Two years ago, environmental protests splashed back into the headlines when protests against the Dakota Access Pipeline drew thousands of people to makeshift protest camps in North Dakota. Over the course of the protest, which lasted for months on end, protesters repeatedly clashed with police, petitioned the federal government, and sent out social media appeals for support. For journalists covering the event, one key question was how to describe the camp’s occupants. Although area law enforcement and the energy company called them pipeline protesters, they referred to themselves as “water protectors.” Others suggested that eco-terrorists might be a closer term. Now the Lakota People’s Law Project, a key indigenous environmental group is issuing an open letter to President Donald Trump.
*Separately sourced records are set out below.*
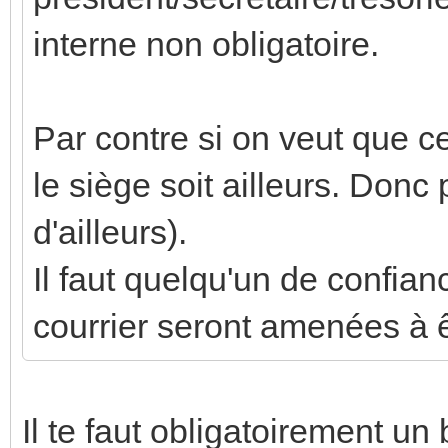
interne non obligatoire.
Par contre si on veut que ce
le siège soit ailleurs. Donc
d'ailleurs).
Il faut quelqu'un de confia
courrier seront amenées à 
Il te faut obligatoirement un 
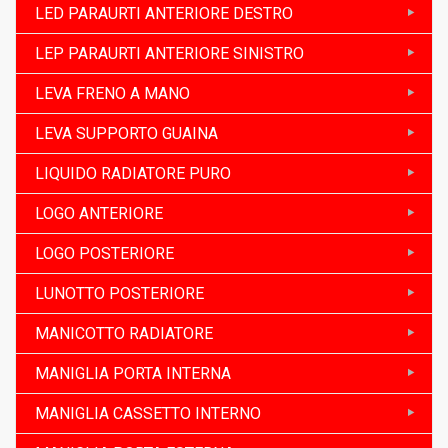
LED PARAURTI ANTERIORE DESTRO
LEP PARAURTI ANTERIORE SINISTRO
LEVA FRENO A MANO
LEVA SUPPORTO GUAINA
LIQUIDO RADIATORE PURO
LOGO ANTERIORE
LOGO POSTERIORE
LUNOTTO POSTERIORE
MANICOTTO RADIATORE
MANIGLIA PORTA INTERNA
MANIGLIA CASSETTO INTERNO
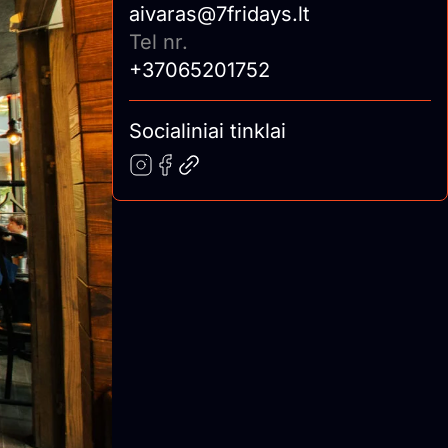
aivaras@7fridays.lt
Tel nr.
+37065201752
Socialiniai tinklai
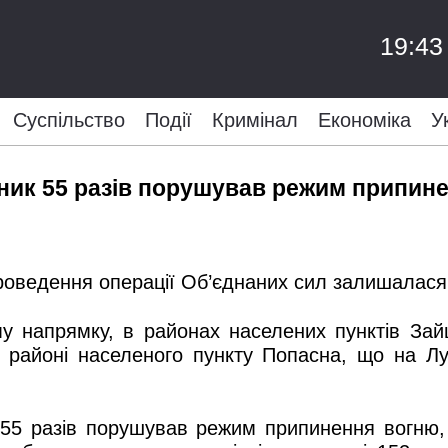
19:43
Суспільство
Події
Кримінал
Економіка
У
вник 55 разів порушував режим припин
проведення операції Об’єднаних сил залишалася
у напрямку, в районах населених пунктів Зайц
в районі населеного пункту Попасна, що на Л
 55 разів порушував режим припинення вогню,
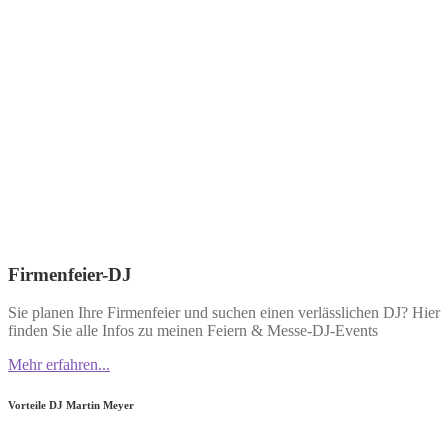
Firmenfeier-DJ
Sie planen Ihre Firmenfeier und suchen einen verlässlichen DJ? Hier
finden Sie alle Infos zu meinen Feiern & Messe-DJ-Events
Mehr erfahren...
Vorteile DJ Martin Meyer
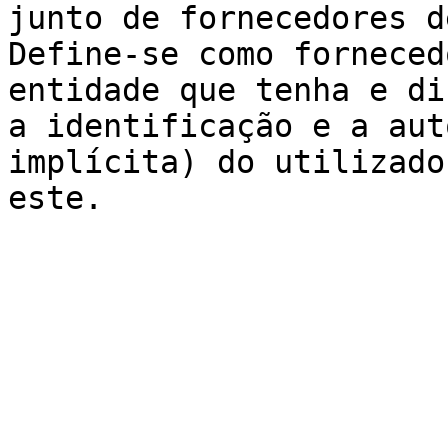
junto de fornecedores d
Define-se como forneced
entidade que tenha e di
a identificação e a aut
implícita) do utilizado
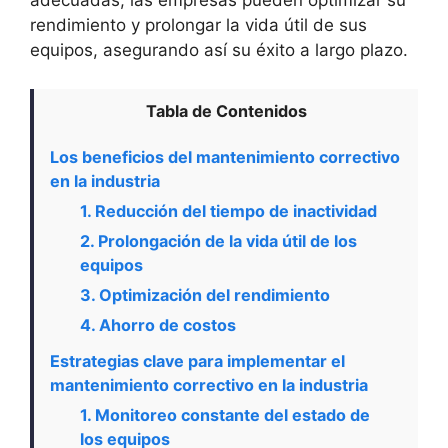
adecuadas, las empresas pueden optimizar su
rendimiento y prolongar la vida útil de sus
equipos, asegurando así su éxito a largo plazo.
Tabla de Contenidos
Los beneficios del mantenimiento correctivo
en la industria
1. Reducción del tiempo de inactividad
2. Prolongación de la vida útil de los
equipos
3. Optimización del rendimiento
4. Ahorro de costos
Estrategias clave para implementar el
mantenimiento correctivo en la industria
1. Monitoreo constante del estado de
los equipos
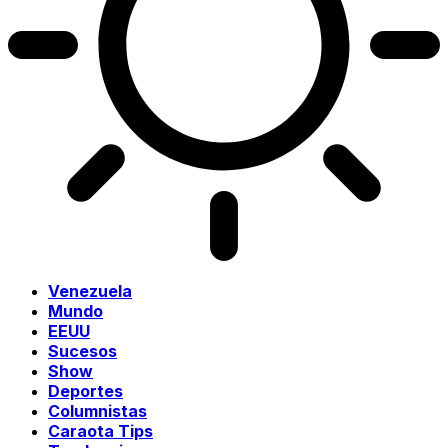
Venezuela
Mundo
EEUU
Sucesos
Show
Deportes
Columnistas
Caraota Tips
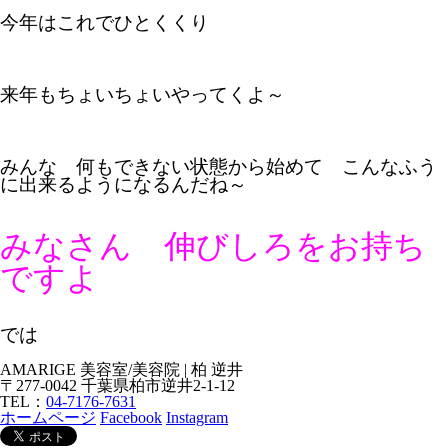
今年はこれでひとくくり
来年もちょいちょいやってくよ～
みんな 何もできない状態から始めて こんなふう
に出来るようになるんだね～
みなさん 伸びしろをお持ち
ですよ
では
AMARIGE 美容室/美容院 | 柏 逆井
〒277-0042 千葉県柏市逆井2-1-12
TEL：
04-7176-7631
ホームページ
Facebook
Instagram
Last week, the Lakota People’s Law Project posted an open letter to President Trump online, asking the general public to sign on and signal their concern about the way environmental protesters are being treated by law enforcement.
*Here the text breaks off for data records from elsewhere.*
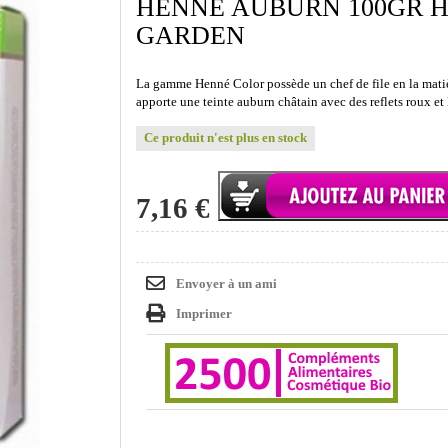
HENNÉ AUBURN 100GR 
GARDEN
La gamme Henné Color possède un chef de file en la mati
apporte une teinte auburn châtain avec des reflets roux et 
Ce produit n'est plus en stock
7,16 €
Envoyer à un ami
Imprimer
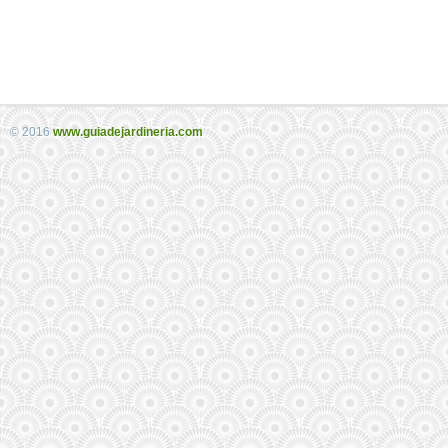
© 2016
www.guiadejardineria.com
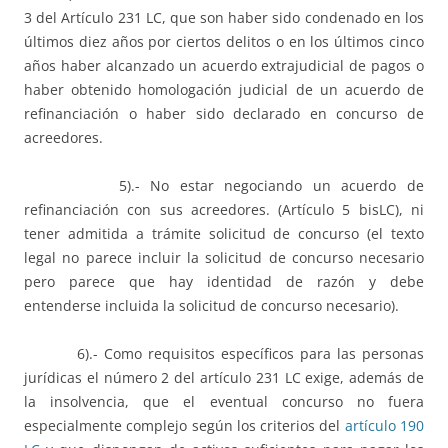
3 del Artículo 231 LC, que son haber sido condenado en los
últimos diez años por ciertos delitos o en los últimos cinco
años haber alcanzado un acuerdo extrajudicial de pagos o
haber obtenido homologación judicial de un acuerdo de
refinanciación o haber sido declarado en concurso de
acreedores.
5).- No estar negociando un acuerdo de
refinanciación con sus acreedores. (Artículo 5 bisLC), ni
tener admitida a trámite solicitud de concurso (el texto
legal no parece incluir la solicitud de concurso necesario
pero parece que hay identidad de razón y debe
entenderse incluida la solicitud de concurso necesario).
6).- Como requisitos específicos para las personas
jurídicas el número 2 del artículo 231 LC exige, además de
la insolvencia, que el eventual concurso no fuera
especialmente complejo según los criterios del
artículo 190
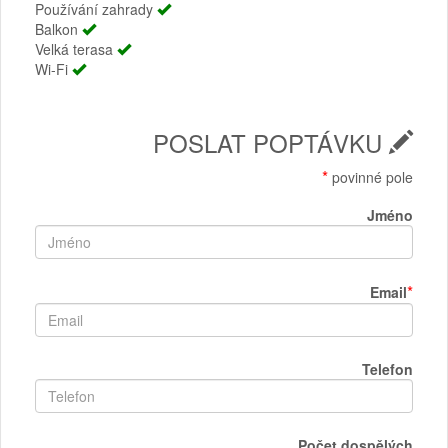
Používání zahrady
Balkon
Velká terasa
Wi-Fi
POSLAT POPTÁVKU
*
povinné pole
Jméno
*
Email
Telefon
Počet dospělých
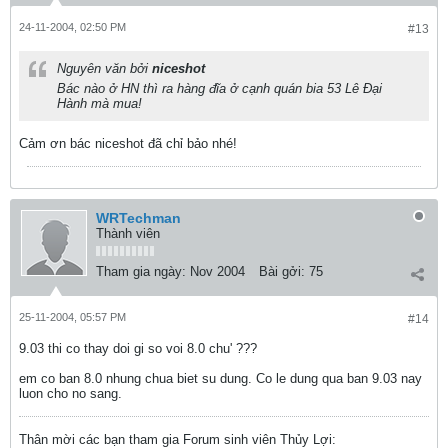
24-11-2004, 02:50 PM
#13
Nguyên văn bởi
niceshot
Bác nào ở HN thì ra hàng đĩa ở cạnh quán bia 53 Lê Đại
Hành mà mua!
Cảm ơn bác niceshot đã chỉ bảo nhé!
WRTechman
Thành viên
Tham gia ngày:
Nov 2004
Bài gởi:
75
25-11-2004, 05:57 PM
#14
9.03 thi co thay doi gi so voi 8.0 chu' ???
em co ban 8.0 nhung chua biet su dung. Co le dung qua ban 9.03 nay
luon cho no sang.
Thân mời các bạn tham gia Forum sinh viên Thủy Lợi:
“The First Amendment of the Constitution allows for and prioritizes the need for dissent. It protects even the abhorrent expressions of white nationalist fervor you failed to adequately condemn in Charlottesville,” the letter reads, referencing a statement by Trump blaming “both sides” for violence at a neo-Nazi rally in Charrlottesville, VA last year. “And it certainly protects the rights of people to vocally oppose dangerous fossil fuel infrastructure.”

The letter calls on the president to ensure that environmental protesters are not treated “like terrorists.” However, it is difficult to make the case, first that environmental protests are treated in this fashion, and secondly, that the president has the necessary authority to change how states and local law enforcement react to protest activity.

At the heart of the matter is federalism. Although the letter itself is addressed to President Trump, many of the policies environmental protesters find so odious are, in fact, state laws over which he has no authority.

“Now, however, on your watch, those freedoms are disappearing. In 20 states, legislators have passed or are considering 30 different laws that, in one way or another, curtail our freedoms to assemble and speak freely,” the Lakota People’s Law Project letter continued.

For more than a year, left-leaning groups have been fretting about an increase in state legislation raising the penalties for certain protest activities, including blocking traffic and interfering with energy infrastructure construction.

In North Dakota, during the Standing Rock protests, and later, in Minnesota, during protests over the shooting death of Philando Castile, protests forced sections of highway to be closed. Afterward, state legislatures raised the question of whether protest activity that specifically moved to block roadways should be prosecuted differently.

The question raises a key difference of legal interpretation. While protesters see their actions as protected First Amendment speech, supporters of the laws see their actions as interfering with the right of other citizens to travel without hindrance.

“Each of the protests described above reflects a success of our representative democracy: People came together, voiced their dissent, and created change,” wrote Lee Rowland and Vera Eidelman, lawyers for the ACLU.

According to Rowland and Eidelman, protest is a constitutionally protected right, while driving is merely a privilege. They argued that the First Amendment protects not just the general right to protest, but specifically, to do so in the streets. Futhermore, law enforcement already has mechanisms to arrest protesters for trespassing and similar offenses.

“When protests were so robust that they spilled into the streets in Baton Rouge, for example, or into the Mall of America, the problem wasn’t that law enforcement lacked the ability to arrest anyone engaged in wrongdoing,” they wrote. “Quite to the contrary, in both cases, the issue was that police relied on existing trespass or obstruction laws to dramatically — and unconstitutionally — overcharge peaceful protesters.”

The use of the term “overcharge” shows that much of the matter comes down to interpretation. Several states, including North Dakota and Louisiana, passed laws to strengthen the penalties for pipeline protests after protest camps sprung up. Other states proposed, but failed to pass similar legislation.

Even so, these differences are not in the president’s hands to resolve. The legislation in question was proposed at the state level, where many of the proposed bills failed to pass. According to the International Center for Not-for-Profit Law, only 9 pieces of legislation giving riot gear to police, increasing the penalties for protesters who conceal their identities, or changing the severity of the legal penalties for protesting offenses have become law. The president lacks the authority to change the policies of state and local police.

The letter also criticized law enforcement techniques used by local law enforcement during the Standing Rock protests, including the use of hired private security contractors.

For the Lakota People’s Law Project, all of this is unacceptable. Even so, the text of their letter leaves it unclear if they expect Trump to personally prevent all of this from taking place, or hint that they will take matters into their own hands.

“Those who exercise their First Amendment rights to assemble and speak in defense of the earth must not be treated like terrorists. Not on our watch,” the letter concludes.